1941 yılında Kırıkkale Mühimmat
Fabrikası Çırak Okulu adı ile ilk defa tedrisata başlamıştı. Kendi ifadesi ile
“Sanatkar İnsan” yetiştirmek amacı ile
açılmıştır. Zaman içinde bazen yatılı öğrenci almış, sonra gündüzlü eğitime
dönmüş bazı yıllar öğrenci almamıştır.
Benim de içinde bulunduğum son
öğrencilerini 1988 yılında aldıysa da 3308 sayılı “Çıraklık ve Mesleki Eğitim”
kanunu kapsamında doğrudan işyerinde istihdam edilmiş böylece son devre Çırak
Okullu olma ayrıcalığını sadece ismen yaşayabilmiştir.
Çırak Okulu bazen not ortalaması ile
öğrenci aldıysa da genel itibari ile ortaokuldan sonra yapılan sınav ile
öğrenci almıştır.
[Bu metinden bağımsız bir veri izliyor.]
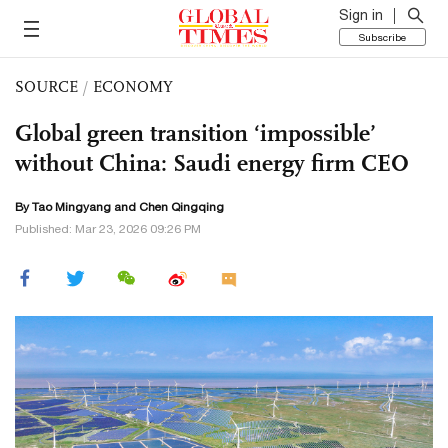
Sign in
Subscribe
SOURCE
/
ECONOMY
Global green transition ‘impossible’
without China: Saudi energy firm CEO
By Tao Mingyang and
Chen Qingqing
Published: Mar 23, 2026 09:26 PM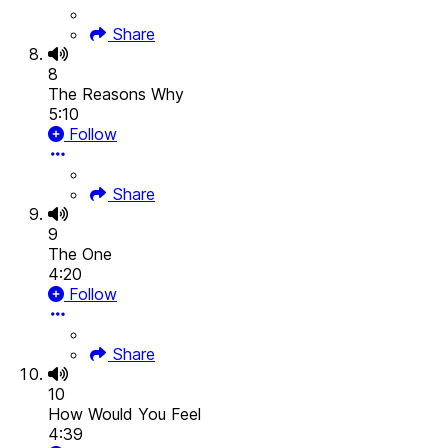
Share
8
The Reasons Why
5:10
Follow
Share
9
The One
4:20
Follow
Share
10
How Would You Feel
4:39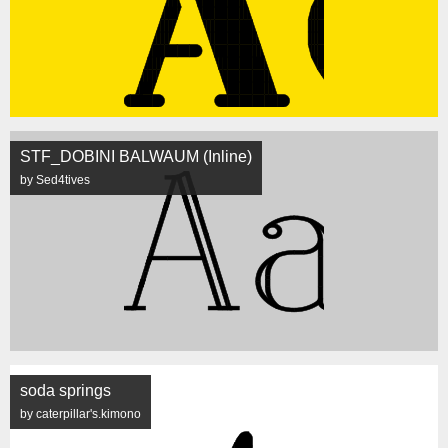
STF_DOBINI BALWAUM (Inline)
by Sed4tives
soda springs
by caterpillar's.kimono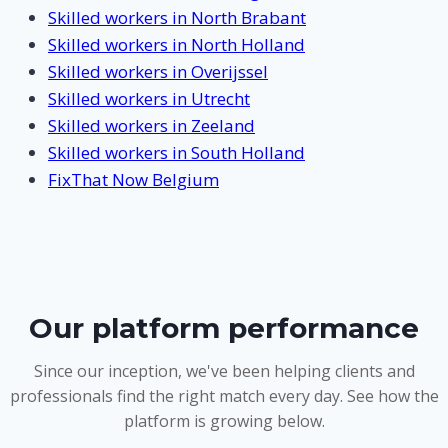
Skilled workers in North Brabant
Skilled workers in North Holland
Skilled workers in Overijssel
Skilled workers in Utrecht
Skilled workers in Zeeland
Skilled workers in South Holland
FixThat Now Belgium
Our platform performance
Since our inception, we've been helping clients and
professionals find the right match every day. See how the
platform is growing below.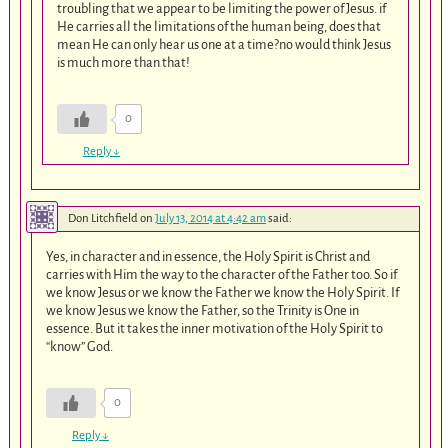
troubling that we appear to be limiting the power of Jesus. if
He carries all the limitations of the human being, does that
mean He can only hear us one at a time?no would think Jesus
is much more than that!
0
Reply
↓
Don Litchfield
on
July 13, 2014 at 4:42 am
said:
Yes, in character and in essence, the Holy Spirit is Christ and
carries with Him the way to the character of the Father too. So if
we know Jesus or we know the Father we know the Holy Spirit. If
we know Jesus we know the Father, so the Trinity is One in
essence. But it takes the inner motivation of the Holy Spirit to
“know” God.
0
Reply
↓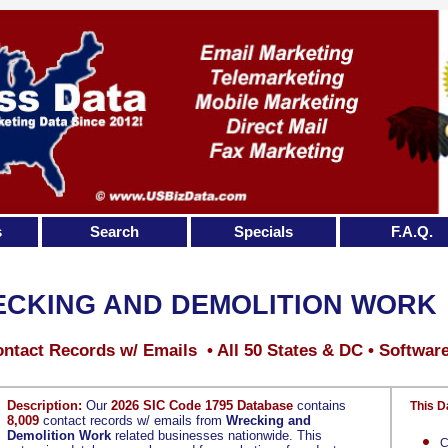
s
Search
Specials
F.A.Q.
CKING AND DEMOLITION WORK
ntact Records w/ Emails • All 50 States & DC • Softwar
Description:
Our
2026 SIC Code 1795 Database
contains
This D
8,009
contact records w/ emails from
Wrecking and
Demolition Work
related businesses nationwide. This
C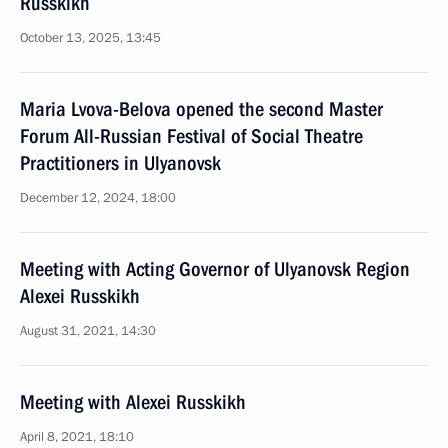
Russkikh
October 13, 2025, 13:45
Maria Lvova-Belova opened the second Master
Forum All-Russian Festival of Social Theatre
Practitioners in Ulyanovsk
December 12, 2024, 18:00
Meeting with Acting Governor of Ulyanovsk Region
Alexei Russkikh
August 31, 2021, 14:30
Meeting with Alexei Russkikh
April 8, 2021, 18:10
Bu sınavlara ortalama iki üç bin öğrenci katılır, ancak 75
öğrenci alınırdı.
Çırak Okullular Kırıkkale’nin gözde
çocukları idi. Mahallede parmakla
gösterilirdi. Analar gözü kapalı kızlarını verirlerdi.
Çırak Okullu demek büyüğe saygı demekti.
Okulda üst sınıfına, öğretmenine, işyerinde ustasına saygı gösterirdi. Hocalarından
hep baba şefkati(!) görürlerdi.
Çırak Okulluyu MKE kesmedi. Bir çok
öğrenci lise okumadan Fakülteli oldular. Çırak Okullu bugün MKE’de en kalifiye
usta olmanın yanında Profesör oldular, Mebus oldular, Doktor, Mühendis,
Öğretmen oldular. Yani sadece MKE’de değil yeni mesleklerinde de büyük
başarılara imza attılar.
Çırak Okullu hiç unutmadı okulunu ve
devrelerini, bugün dünyanın dört bir tarafından selam gönderirler. Yeni
Zellenda’dan ABD’ye, Dubai’den Çin’e dünyaya yayılmışlardır. Meslek hayatında
kendini geliştirenler yazdıkları eserlerle çevrelerine faydalı olmaya
başlamışlardır. Çırak Okulu öğrencileri her şeyden önce sanatkardı.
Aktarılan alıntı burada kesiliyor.